- _WORK INSTRUCTION_
Here the job is to copy the data exactly and to exclude every image from it.

- _INPUT DATA_
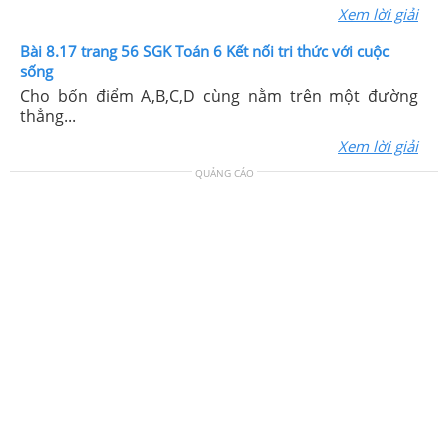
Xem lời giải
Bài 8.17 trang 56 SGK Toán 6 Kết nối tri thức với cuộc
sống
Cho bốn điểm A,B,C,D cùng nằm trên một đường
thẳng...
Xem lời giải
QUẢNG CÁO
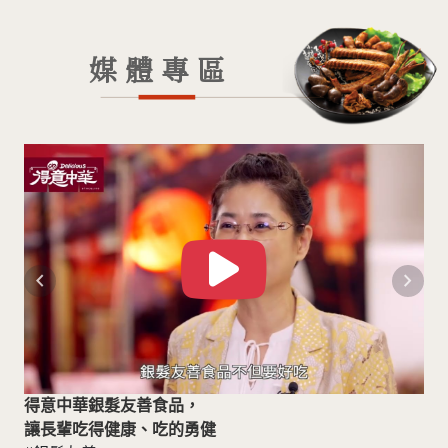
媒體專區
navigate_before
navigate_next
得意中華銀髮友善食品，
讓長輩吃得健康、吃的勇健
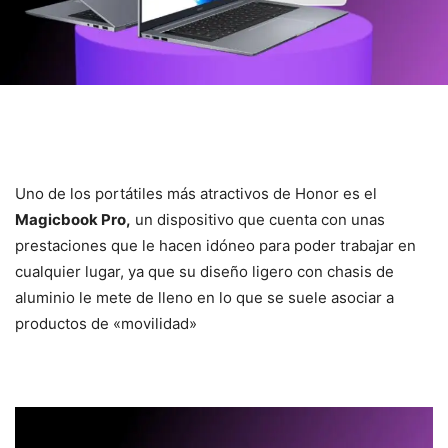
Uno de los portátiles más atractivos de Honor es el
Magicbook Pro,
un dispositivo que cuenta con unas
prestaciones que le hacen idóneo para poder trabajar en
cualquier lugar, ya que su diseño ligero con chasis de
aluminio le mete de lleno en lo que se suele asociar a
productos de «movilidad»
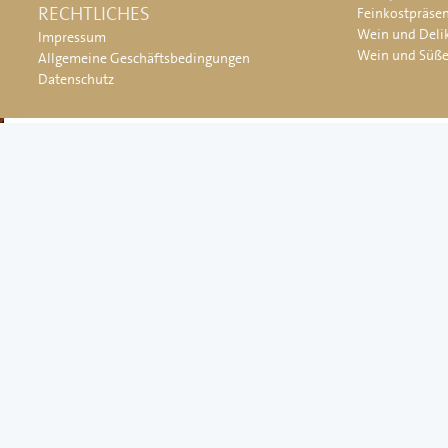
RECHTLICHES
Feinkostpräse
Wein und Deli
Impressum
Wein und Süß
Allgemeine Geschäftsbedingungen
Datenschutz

- _SOLUTION TO THIS PROBLEM_
Xem lời giải
Bài 8.17 trang 56 SGK Toán 6 Kết nối tri thức với cuộc
sống
Cho bốn điểm A,B,C,D cùng nằm trên một đường
thẳng...
Xem lời giải
QUẢNG CÁO
媒體專區
navigate_before
navigate_next
得意中華銀髮友善食品，
讓長輩吃得健康、吃的勇健
Uno de los portátiles más atractivos de Honor es el
Magicbook Pro,
un dispositivo que cuenta con unas
prestaciones que le hacen idóneo para poder trabajar en
cualquier lugar, ya que su diseño ligero con chasis de
aluminio le mete de lleno en lo que se suele asociar a
productos de «movilidad»
RECHTLICHES
Feinkostpräse
Wein und Deli
Impressum
Wein und Süß
Allgemeine Geschäftsbedingungen
Datenschutz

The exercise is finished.